Unlikely, perhaps, but it's scientifically viable. If one wants, one
can say it was God that caused the earthquake to happen at the
particular moment necessary. I find that significantly more likely than
God literally pushing the waters aside and holding them back against
gravity.
(More generally speaking, if you dig deep enough into scientific
explanations, you'll eventually arrive at a "random" process, with some
things being more likely than others. There is room for God to direct
that "random" process to a particular outcome He desires, which is
merely "severely unlikely" but not actually "impossible".)
I believe the strongest evidence of a supernatural interaction with
our universe is the existence of life, including ourselves. This is
in my opinion why evolution vs creation seems to be the recent focal
point of the debate on the existence or non-existence of God. The
question of faith goes down to, do you believe that there is a
naturally occurring environment that allows the properties of life to
evolve? Most of these positions for or against are arguments of
incredulity. Whether it's complexity, the number of species, or the
huge amount of time needed, the fact remains that the origin of life
has not been observed and continues to be difficult to observe.
We've only been observing for a very, very short period of time, and
conditions on the planet today are quite unlike they were back when life
supposedly spontaneously began anyway. Or maybe it happens all the time
but the existence of more-evolved life forms either prevents the
spontaneous formation of ones or destroys all the evidence.
However, scientists _have_ done tests where they throw a bunch of
chemicals into the water, hit it with enough electricity to simulate
lightning, and observed individual molecules that resemble primitive
cell structures. If that happened enough times, and the molecules
combined in just the right ways, you'd get primitive life. Considering
we're told there are billions of years and zillions of molecules
available in the primordial oceans, this sounds reasonable--and doesn't
require a God, though he could have certainly helped the process along.

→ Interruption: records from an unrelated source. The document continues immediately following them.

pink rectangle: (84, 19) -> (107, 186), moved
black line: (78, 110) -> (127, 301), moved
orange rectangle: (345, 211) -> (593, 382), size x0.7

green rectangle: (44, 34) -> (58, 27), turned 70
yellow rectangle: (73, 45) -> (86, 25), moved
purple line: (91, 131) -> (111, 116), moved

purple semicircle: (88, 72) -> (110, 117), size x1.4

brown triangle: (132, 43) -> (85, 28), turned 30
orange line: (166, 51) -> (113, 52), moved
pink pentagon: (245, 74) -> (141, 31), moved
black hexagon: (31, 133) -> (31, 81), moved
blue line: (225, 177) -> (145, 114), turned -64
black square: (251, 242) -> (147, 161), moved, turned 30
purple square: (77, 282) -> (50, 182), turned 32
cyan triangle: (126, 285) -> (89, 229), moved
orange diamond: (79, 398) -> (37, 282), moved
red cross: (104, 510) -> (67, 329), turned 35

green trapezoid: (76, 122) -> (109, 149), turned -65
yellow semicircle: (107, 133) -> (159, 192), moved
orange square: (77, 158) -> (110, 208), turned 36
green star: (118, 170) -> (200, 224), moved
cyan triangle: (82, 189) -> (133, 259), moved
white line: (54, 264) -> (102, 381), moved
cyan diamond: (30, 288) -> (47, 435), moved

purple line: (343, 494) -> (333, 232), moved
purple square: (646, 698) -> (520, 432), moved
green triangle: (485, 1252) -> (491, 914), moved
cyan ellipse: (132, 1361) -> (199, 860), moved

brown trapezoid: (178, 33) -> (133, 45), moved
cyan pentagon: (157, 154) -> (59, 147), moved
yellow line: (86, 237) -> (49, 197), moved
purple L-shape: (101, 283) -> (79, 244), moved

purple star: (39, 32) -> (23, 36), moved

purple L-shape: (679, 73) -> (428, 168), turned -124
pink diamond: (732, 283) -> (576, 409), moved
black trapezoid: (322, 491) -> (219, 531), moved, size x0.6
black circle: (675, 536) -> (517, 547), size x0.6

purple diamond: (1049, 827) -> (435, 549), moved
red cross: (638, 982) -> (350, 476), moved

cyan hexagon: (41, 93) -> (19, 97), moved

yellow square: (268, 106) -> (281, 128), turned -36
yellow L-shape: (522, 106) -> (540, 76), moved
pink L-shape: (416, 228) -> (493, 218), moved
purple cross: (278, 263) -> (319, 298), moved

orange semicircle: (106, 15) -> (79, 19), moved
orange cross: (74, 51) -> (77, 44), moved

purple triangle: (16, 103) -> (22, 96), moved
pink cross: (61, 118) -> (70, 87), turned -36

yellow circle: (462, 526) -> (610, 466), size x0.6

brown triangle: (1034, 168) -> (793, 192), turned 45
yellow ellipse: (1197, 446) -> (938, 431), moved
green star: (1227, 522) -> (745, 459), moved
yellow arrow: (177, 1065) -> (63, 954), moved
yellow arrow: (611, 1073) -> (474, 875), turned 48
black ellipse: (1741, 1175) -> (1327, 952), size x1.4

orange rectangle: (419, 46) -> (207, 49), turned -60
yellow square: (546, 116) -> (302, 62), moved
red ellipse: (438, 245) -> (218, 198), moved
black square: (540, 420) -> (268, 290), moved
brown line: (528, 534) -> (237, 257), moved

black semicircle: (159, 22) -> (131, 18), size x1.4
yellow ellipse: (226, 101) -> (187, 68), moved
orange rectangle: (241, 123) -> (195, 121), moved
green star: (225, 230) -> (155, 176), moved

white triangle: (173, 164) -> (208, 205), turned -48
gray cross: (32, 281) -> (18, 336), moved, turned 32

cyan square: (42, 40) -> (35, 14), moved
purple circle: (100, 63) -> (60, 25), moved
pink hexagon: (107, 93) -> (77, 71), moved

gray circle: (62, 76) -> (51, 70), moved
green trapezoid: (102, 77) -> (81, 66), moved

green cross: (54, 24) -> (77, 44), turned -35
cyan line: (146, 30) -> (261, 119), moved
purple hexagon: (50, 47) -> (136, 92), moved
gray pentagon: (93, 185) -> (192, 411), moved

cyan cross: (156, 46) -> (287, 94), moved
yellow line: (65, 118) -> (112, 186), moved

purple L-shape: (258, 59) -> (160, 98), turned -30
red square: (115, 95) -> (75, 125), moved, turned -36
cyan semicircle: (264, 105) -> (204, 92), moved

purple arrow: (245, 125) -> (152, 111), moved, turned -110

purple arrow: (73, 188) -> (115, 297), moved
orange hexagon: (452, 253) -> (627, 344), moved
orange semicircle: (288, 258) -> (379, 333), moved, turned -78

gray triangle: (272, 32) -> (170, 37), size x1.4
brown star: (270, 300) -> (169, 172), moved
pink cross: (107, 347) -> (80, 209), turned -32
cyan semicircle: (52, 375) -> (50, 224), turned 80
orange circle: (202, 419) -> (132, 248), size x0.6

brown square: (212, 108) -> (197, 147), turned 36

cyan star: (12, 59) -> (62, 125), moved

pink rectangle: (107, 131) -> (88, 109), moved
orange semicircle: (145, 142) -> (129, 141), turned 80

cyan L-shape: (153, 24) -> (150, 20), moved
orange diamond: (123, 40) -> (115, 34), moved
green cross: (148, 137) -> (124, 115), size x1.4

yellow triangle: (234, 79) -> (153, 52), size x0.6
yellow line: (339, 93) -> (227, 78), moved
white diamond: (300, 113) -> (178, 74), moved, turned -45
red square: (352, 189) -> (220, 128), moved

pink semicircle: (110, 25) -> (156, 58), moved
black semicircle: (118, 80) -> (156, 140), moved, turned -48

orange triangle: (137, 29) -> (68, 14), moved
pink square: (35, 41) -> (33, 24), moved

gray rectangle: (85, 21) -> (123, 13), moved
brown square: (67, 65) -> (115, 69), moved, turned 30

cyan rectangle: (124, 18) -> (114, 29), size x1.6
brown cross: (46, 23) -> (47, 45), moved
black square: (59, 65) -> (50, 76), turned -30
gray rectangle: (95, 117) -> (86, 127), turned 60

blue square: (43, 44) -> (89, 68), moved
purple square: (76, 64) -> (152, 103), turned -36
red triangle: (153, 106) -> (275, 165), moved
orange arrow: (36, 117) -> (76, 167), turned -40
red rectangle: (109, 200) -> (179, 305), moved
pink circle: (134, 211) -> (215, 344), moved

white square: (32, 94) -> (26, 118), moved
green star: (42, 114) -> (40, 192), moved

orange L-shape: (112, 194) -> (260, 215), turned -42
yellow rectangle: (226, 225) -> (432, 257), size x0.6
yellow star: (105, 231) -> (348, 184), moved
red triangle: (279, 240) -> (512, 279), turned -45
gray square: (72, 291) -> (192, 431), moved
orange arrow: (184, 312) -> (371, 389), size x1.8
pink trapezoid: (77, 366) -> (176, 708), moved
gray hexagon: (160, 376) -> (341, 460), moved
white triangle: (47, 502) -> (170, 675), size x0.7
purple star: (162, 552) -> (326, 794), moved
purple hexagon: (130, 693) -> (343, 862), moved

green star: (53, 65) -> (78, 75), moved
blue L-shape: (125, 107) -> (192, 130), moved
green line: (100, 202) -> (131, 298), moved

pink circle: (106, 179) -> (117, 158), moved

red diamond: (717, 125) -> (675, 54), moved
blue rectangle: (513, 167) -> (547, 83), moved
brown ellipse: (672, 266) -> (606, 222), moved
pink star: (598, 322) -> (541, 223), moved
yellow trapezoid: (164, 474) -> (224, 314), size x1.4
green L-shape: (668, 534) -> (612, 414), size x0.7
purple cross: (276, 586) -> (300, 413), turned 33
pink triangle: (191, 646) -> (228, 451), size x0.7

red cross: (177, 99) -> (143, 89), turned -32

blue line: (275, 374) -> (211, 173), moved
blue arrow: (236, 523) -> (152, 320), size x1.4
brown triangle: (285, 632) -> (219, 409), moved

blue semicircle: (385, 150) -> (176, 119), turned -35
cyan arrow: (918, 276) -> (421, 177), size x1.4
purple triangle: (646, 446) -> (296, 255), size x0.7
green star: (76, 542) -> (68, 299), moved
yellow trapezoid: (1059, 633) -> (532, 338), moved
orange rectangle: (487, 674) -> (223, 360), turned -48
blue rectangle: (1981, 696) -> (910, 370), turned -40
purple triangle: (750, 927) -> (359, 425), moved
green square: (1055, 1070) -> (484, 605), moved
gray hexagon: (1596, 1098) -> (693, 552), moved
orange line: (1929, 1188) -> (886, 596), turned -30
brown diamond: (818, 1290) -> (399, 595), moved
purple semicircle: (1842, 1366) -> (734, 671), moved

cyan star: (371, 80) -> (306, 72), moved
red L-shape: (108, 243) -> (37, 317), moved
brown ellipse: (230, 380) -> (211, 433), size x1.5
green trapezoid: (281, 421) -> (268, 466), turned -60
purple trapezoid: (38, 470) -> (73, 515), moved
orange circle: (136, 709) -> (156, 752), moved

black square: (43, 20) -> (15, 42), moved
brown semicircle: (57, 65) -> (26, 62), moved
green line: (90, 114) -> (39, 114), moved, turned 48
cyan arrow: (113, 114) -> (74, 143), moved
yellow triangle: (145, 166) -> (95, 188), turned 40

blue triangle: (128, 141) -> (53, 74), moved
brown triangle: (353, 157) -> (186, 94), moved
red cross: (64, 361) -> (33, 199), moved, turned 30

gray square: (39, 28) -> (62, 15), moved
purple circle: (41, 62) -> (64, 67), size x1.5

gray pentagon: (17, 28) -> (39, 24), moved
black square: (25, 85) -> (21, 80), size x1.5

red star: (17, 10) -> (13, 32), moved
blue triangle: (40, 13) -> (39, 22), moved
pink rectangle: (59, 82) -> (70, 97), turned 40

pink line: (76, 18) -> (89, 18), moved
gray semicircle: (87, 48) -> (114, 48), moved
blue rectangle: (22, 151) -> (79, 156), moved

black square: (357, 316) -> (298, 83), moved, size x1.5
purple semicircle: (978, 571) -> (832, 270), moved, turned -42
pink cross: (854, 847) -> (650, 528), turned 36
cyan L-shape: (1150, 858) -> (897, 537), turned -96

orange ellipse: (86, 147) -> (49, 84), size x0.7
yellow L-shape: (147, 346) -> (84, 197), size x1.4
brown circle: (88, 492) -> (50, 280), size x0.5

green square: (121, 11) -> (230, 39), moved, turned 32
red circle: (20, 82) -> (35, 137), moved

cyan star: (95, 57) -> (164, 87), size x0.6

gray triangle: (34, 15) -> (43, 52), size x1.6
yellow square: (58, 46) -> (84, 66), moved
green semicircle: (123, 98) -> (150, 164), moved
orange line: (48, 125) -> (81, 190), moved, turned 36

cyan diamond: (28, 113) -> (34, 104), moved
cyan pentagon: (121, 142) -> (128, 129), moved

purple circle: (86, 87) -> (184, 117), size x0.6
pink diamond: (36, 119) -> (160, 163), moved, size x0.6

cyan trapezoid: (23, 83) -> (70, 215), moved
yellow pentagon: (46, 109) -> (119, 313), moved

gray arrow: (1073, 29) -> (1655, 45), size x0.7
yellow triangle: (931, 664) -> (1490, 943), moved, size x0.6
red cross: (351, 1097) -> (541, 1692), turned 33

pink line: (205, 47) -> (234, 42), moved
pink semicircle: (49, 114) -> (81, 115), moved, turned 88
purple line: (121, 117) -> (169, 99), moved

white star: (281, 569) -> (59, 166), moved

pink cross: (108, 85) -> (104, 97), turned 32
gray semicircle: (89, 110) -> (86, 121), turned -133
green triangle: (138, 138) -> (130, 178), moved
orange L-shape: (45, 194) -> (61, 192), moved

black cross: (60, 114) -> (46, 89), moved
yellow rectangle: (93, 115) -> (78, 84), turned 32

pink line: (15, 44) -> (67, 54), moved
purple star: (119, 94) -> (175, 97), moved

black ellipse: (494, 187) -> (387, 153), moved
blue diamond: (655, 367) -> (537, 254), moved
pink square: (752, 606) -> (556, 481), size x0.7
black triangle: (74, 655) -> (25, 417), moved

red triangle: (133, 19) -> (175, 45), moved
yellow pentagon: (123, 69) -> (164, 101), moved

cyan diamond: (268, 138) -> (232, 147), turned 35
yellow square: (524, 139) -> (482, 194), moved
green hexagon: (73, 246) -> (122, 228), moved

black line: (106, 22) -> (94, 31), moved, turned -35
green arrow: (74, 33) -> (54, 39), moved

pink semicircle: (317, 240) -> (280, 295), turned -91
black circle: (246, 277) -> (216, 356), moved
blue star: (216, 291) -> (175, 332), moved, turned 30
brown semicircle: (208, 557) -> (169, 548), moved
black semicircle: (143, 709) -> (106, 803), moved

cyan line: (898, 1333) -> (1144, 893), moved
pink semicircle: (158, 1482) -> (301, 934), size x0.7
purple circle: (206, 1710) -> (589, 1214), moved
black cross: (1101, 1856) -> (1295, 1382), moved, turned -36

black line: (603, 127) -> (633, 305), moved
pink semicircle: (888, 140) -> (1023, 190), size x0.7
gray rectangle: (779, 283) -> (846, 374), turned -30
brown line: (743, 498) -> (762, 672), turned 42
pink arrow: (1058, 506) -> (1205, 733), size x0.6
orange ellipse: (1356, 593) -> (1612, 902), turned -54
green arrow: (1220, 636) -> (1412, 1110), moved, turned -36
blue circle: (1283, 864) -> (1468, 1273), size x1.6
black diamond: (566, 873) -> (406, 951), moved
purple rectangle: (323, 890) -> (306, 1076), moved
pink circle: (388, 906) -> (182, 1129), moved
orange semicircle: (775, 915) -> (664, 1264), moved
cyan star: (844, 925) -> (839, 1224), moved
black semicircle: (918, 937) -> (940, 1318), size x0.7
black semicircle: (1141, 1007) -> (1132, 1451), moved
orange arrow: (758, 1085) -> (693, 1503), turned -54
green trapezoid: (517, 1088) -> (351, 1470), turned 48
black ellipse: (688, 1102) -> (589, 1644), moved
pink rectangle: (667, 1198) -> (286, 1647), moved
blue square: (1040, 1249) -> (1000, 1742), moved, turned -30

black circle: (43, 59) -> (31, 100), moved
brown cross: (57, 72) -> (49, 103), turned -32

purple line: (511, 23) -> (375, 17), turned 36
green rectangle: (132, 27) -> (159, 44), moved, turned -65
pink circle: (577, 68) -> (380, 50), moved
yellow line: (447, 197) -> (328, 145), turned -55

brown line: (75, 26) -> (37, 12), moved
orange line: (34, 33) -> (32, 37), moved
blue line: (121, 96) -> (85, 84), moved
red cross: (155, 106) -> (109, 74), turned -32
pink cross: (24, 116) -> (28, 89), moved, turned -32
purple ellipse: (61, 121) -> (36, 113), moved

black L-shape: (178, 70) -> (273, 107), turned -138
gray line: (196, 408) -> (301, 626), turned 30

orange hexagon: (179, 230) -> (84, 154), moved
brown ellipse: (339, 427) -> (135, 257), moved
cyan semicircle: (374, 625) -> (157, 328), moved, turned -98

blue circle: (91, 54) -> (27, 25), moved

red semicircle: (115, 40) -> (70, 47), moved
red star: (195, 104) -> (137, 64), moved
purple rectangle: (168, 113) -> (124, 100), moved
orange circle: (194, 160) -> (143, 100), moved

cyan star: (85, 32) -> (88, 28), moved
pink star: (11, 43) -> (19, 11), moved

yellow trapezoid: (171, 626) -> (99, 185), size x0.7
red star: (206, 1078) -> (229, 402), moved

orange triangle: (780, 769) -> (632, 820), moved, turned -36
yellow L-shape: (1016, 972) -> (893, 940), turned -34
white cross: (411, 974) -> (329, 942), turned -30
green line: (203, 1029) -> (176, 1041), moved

So it remains from my point of view that the belief of the origin of
life still requires the proverbial "leap of faith".
Of course, since you've already accepted the leap of faith is necessary,
you're naturally going to find examples of scientific unknowns as proof
of supernatural intervention.
I'll grant science doesn't have a perfect explanation for how the first
cell formed, and we haven't managed to pull it off in a lab yet.
However, I don't need to blame everything I don't understand on God.
More importantly, micro-evolution has been _proven_ both in the lab and
in the wild, and there is excellent evidence that macro-evolution is
also correct, which makes sense since it's just an extension of
micro-evolution to longer time periods (which are very difficult to
collapse in a lab). Genesis is, at most, a metaphor for these
processes. The only real debate is a fabricated one, because certain
folks are scared that questioning their literal interpretation of one
part of the Bible means people will start questioning all the other parts.
Sorry, but this in my opinion is no better or worse than scenario
number 2 above, since it's without any tangible evidence that this is
the case.
Of course. But it is quite obvious that if _our_ universe had different
properties, we would not exist to observe them. Our very asking the
quertion proves the existence of the universe.
Or maybe not, and our observed universe is actually just a computer
simulation, and God is really some alien child who has grown up and lost
interest in playing with his toy... All of the "evidence" we can
observe is also part of the simulation, so how could we "prove" anything?
But feel free to keep theorizing. If you write enough interesting
things, usenet scholars 2000 years from now can argue about who you
really were or even whether you really existed or not ;-)
_I_ can't even prove that I exist, so they'd be right to question it.
For all you (or I) know, I'm actually a super-advanced AI.